SEMANA SANTA ANTES Y AHORA

DE muy poco serviría en estos días abordar los problemas nacionales. Si hasta la mundana política que normalmente consume la atención de los fanáticos en las redes sociales, pasa a segundo plano. El público no esperó que iniciara oficialmente el asueto, ya días empacó maletas y se fue de vacaciones. Los burócratas –muchos de ellos que pasan fatigados simulando que trabajan– desde finales de la semana pasada se fueron a hacer turismo interno. De eso se trata ahora la estación.
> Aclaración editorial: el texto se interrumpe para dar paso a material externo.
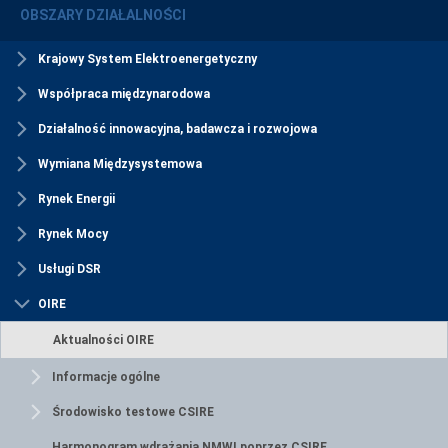
OBSZARY DZIAŁALNOŚCI
Krajowy System Elektroenergetyczny
Współpraca międzynarodowa
Działalność innowacyjna, badawcza i rozwojowa
Wymiana Międzysystemowa
Rynek Energii
Rynek Mocy
Usługi DSR
OIRE
Aktualności OIRE
Informacje ogólne
Środowisko testowe CSIRE
Harmonogram wdrażania NMWI poprzez CSIRE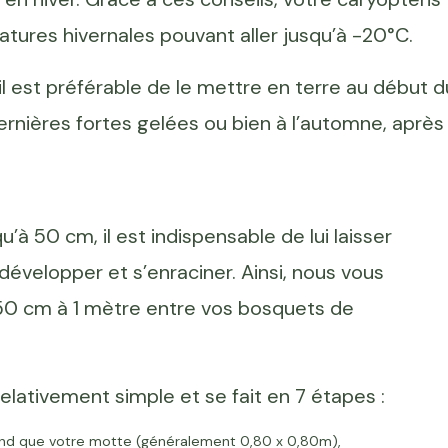
tures hivernales pouvant aller jusqu’à -20°C.
il est préférable de le mettre en terre au début d
ernières fortes gelées ou bien à l’automne, après
’à 50 cm, il est indispensable de lui laisser
évelopper et s’enraciner. Ainsi, nous vous
 50 cm à 1 mètre entre vos bosquets de
elativement simple et se fait en 7 étapes :
ofond que votre motte (généralement 0,80 x 0,80m),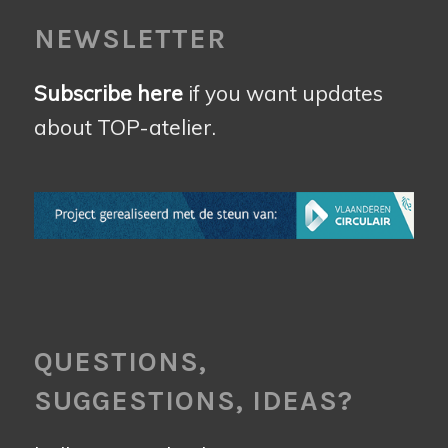
NEWSLETTER
Subscribe here
if you want updates
about TOP-atelier.
QUESTIONS,
SUGGESTIONS, IDEAS?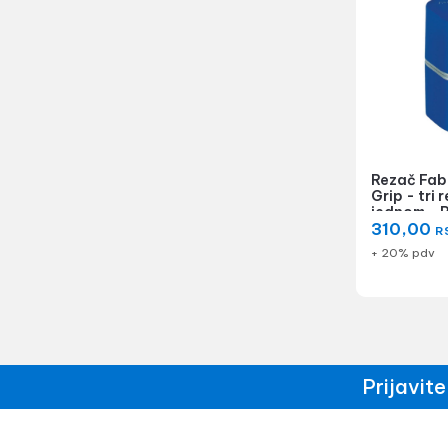
Rezač Fab
Grip - tri 
jednom - 
310,00
R
+ 20% pdv
Prijavit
La empresa privada –más dedicada– cierra el miércoles; sin embargo, la ciudad capital ya está quedando vacía. El éxodo de veraneantes es masivo. A las playas, a los balnearios y a los centros de entretenimiento. La afición más volando que corriendo se encaramó sus calzonetas y bikinis para lucir en las procesiones. Abastecida de suficiente bloqueador para no quemarse en la asoleada del Santo Entierro.
Poco importa que la gasolina, de despedida a los viajeros, haya subido un lempira el galón: Ese pequeño percance a nadie detiene. Hasta donde ajusten los ahorros. Y si lo economizado no alcanza, para eso llevan la baraja de tarjetas de crédito, a tapar hoyos destapando otros. Bueno, los que todavía tienen acceso a ellas después de aquellas reformas que sacó del mercado a cientos de cuentahabientes que ahora, si ocupan pedir fiado –como en los bancos no es a cualquiera que le prestan sin garantías– les toca ir donde los agiotistas y pagar intereses de usura. Nada que ver las vacaciones de ahora con lo que antes era la temporada de Semana Santa. Sana época de reflexión y recogimiento espiritual. En otros tiempos la semana consagrada al redentor era dedicada a conmemorar la pasión, muerte y resurrección de Jesucristo. No era puente de holganza sino un feriado sagrado. Ni de fiestas ni de parrandas. Hasta los pateros hacían extraordinario esfuerzo para no ingerir en esos días empeñados en no irrespetar al Señor. Los Viernes Santos, sacrilegio comer carne de res, solo pescado. Los turistas que de la metrópoli visitaban pueblos para recrearse en los pintorescos cuadros vivos y las celebraciones en honor al Cristo de Nazaret, cargaban sus canastas con pan y latas de sardina. Pan tostado durante la cuaresma en analogía al “cuerpo de Cristo” en la Eucaristía. A nadie tenían que rogar para que fuera a misa. Eso sí, los cines abarrotados con estrenos tales como “Los 10 Mandamientos”, “Ben Hur”, “La Pasión de Cristo”, “Espartaco”, “La Túnica Sagrada”, entre otras.
Aquello era la fe de antes. Hoy la sociedad se ha desarraigado. Pasa hipnotizada en la superficialidad. Absorta en sus aparatos inteligentes –más inteligentes que sus dueños– donde toda comunicación es urgente, por insustancial que sea. Como zombi, prendida a sus móviles, no aprendiendo, ni estudiando y menos trabajando, sino en insaciable frenesí de divagación. Hoy, la vida, es una imparable ansiedad por el entretenimiento. Y no es que no haya necesidad de la fe. Al contrario. Es cuando más se ocupa de Dios. Para conseguir unidad en tanta división. Para que corazones llenos de odio puedan encontrar amor. Para que espíritus malvados sientan compasión. Hoy es cuando la Semana Santa debería dedicarse a lo que es.